Elle Bassett and her work toward swimmable, fishable rivers
Elle Bassett serves as the Miles-Wye Riverkeeper at ShoreRivers, an organization dedicated to protecting and restoring Eastern Shore waterways (the Chester, Choptank, Miles and Wye, and Sassafras Rivers) through science-based advocacy, restoration, and education. SpinSheet recently caught up with Elle to discuss her work with ShoreRivers. She has served as the Miles-Wye Riverkeeper since 2018.
Did you enjoy boating and the environment as a child?
The South River was very much a part of my life growing up. As I’m sure many in Annapolis can relate, our summer holiday revolved around boat trips and raftups with friends. I remember noticing how the shoreline would change when I was younger, and the beach by my home slowly changed and eventually disappeared which sparked my curiosity.
I actually went to school to become an English teacher, but was required to take a science course at my college, Washington College. I took an environmental science course which involved mostly outdoor lessons, including sailing on historic skipjacks, canoeing on the river, and exploring how our society and waterways interact with and depend upon each other. I was completely hooked.
I felt as if I was learning more from the river than I was in any of my textbooks. I decided that I wanted to help others build similar relationships to the river that I had rediscovered in that course, so I focused my career after school on environmental education. I achieved a masters in environmental education and worked on developing programs that would bring students and adults to the river to learn not only about its ecology but also about how it benefits us as people recreationally, economically, aesthetically, and culturally.
What does a typical day look like you for you as a riverkeeper?
Being a riverkeeper means that you are the voice for that river, and I aim to make sure that the river has a seat at the table. The river can be impacted in many ways, which means that my work tasks can vastly differ on a day-to-day basis. In a typical week I may work on environmental enforcement, water quality monitoring, high school or elementary field trips, kayak tours, legislative hearings, native plantings, oyster planting, and more. The variety is one of my favorite parts of being a riverkeeper. One of the more consistent aspects of being though is water-quality monitoring.
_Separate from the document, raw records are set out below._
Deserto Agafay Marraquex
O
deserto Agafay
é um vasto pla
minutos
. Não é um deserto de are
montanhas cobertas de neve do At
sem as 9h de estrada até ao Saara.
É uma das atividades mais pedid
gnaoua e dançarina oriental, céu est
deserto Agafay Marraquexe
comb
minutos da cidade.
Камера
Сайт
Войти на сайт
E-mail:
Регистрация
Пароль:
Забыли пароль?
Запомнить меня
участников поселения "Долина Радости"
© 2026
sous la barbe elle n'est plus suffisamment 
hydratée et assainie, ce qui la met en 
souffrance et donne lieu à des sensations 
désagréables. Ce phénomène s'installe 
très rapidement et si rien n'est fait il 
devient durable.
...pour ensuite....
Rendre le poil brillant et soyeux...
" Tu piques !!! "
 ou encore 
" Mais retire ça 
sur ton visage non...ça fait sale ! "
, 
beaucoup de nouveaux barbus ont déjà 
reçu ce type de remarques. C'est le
The Miles and Wye Rivers are impaired waterways and suffer from an overload of nutrients (nitrogen and phosphorus) and sediment. I test multiple sites on our rivers weekly, April-October. I monitor salinity, pH, temperature, clarity, dissolved oxygen, nitrogen and phosphorus, and chlorophyll A (algae). During the summer swimming months we also test for enterococcus bacteria, which can make swimmers sick if found in high levels. Monitoring these rivers is an integral part of my job as it allows me to not only monitor trends and identify areas that may need restoration, but it also allows me to effectively communicate to the public how our rivers are doing.
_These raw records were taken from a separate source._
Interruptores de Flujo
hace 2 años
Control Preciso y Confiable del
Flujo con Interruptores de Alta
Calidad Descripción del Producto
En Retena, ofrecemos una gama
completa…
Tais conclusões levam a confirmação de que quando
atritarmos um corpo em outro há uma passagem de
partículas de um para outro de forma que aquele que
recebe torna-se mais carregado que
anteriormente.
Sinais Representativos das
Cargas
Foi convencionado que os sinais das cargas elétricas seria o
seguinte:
A general trend that we see in our rivers on the Eastern Shore is that our water quality tends to decrease as you move upriver. This means that the majority of our pollution is coming from our land and from our practices. To me, this is encouraging because that means we have the opportunity to do so something about it.
Can you describe some of the projects that you’re involved in?
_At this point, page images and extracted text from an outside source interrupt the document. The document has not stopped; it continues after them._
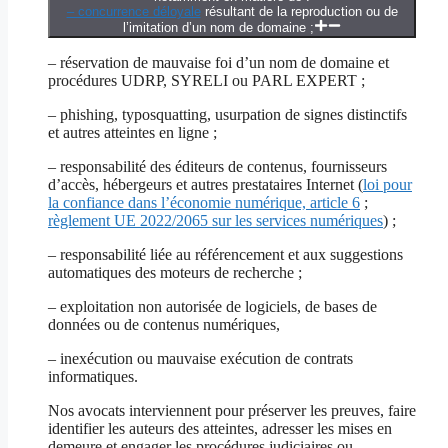
– concurrence déloyale
résultant de la reproduction ou de
l’imitation d’un nom de domaine ;
– réservation de mauvaise foi d’un nom de domaine et
procédures UDRP, SYRELI ou PARL EXPERT ;
– phishing, typosquatting, usurpation de signes distinctifs
et autres atteintes en ligne ;
– responsabilité des éditeurs de contenus, fournisseurs
d’accès, hébergeurs et autres prestataires Internet (
loi pour
la confiance dans l’économie numérique, article 6
;
règlement UE 2022/2065 sur les services numériques
) ;
– responsabilité liée au référencement et aux suggestions
automatiques des moteurs de recherche ;
– exploitation non autorisée de logiciels, de bases de
données ou de contenus numériques,
– inexécution ou mauvaise exécution de contrats
informatiques.
Nos avocats interviennent pour préserver les preuves, faire
identifier les auteurs des atteintes, adresser les mises en
demeure et engager les procédures judiciaires ou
Our mission at ShoreRivers is to protect and restore our waterways through science-based advocacy, restoration, and education. There are many projects ShoreRivers is working on to achieve our mission, but I specifically am currently working on multiple projects that engage our public, improve water quality, and educate future generations. I am working with several communities to implement river-friendly yard practices to reduce runoff from their properties.
The general idea of these practices and of major restoration practices is to mimic dry years, even in wet years. How can we capture, treat, and slow the flow of water down as much as possible to reduce runoff and nutrient and sediment loading in our rivers? River-friendly yard projects include buffers, rain gardens, conservation plantings, and rain barrels. If we all focus on doing our part, I feel that we can truly make a difference in our local waterways.
I am also advocating for better protection for our submerged aquatic vegetation (SAV). SAV is vital to the health of the Bay—it uptakes nutrients, produces oxygen and shelter, and buffers our shorelines among many other benefits. Currently however, our SAV is at risk and is not adequately protected from the hydraulic escalator dredge, which is used to harvest clams in Maryland. The dredge completely uproots the SAV and produces sediment plumes that can smother grass beds. I am advocating for a sustainable balance between our environment and economy that adequately considers the environmental impacts from this dredge.
Although I work on many other projects, environmental education is a personal priority to me. I strongly believe that people will not protect what they do not know and love, and that the future of our rivers lies in the future generation’s hands. ShoreRivers has multiple environmental education programs that work to reconnect students to their local waterways in an effort to make sure they know and love their rivers and therefore can make environmentally minded decisions in the future.
What are your goals for the future of Eastern Shore waterways?
My personal goal is to work myself out of a job, meaning we reach a point where our rivers have been restored and are adequately protected. The Miles and Wye Rivers’ water quality are not where they could be and should be, so we need to see a reduction of nutrient and sediment pollution and to see our rivers thrive again. We all deserve swimmable, fishable rivers.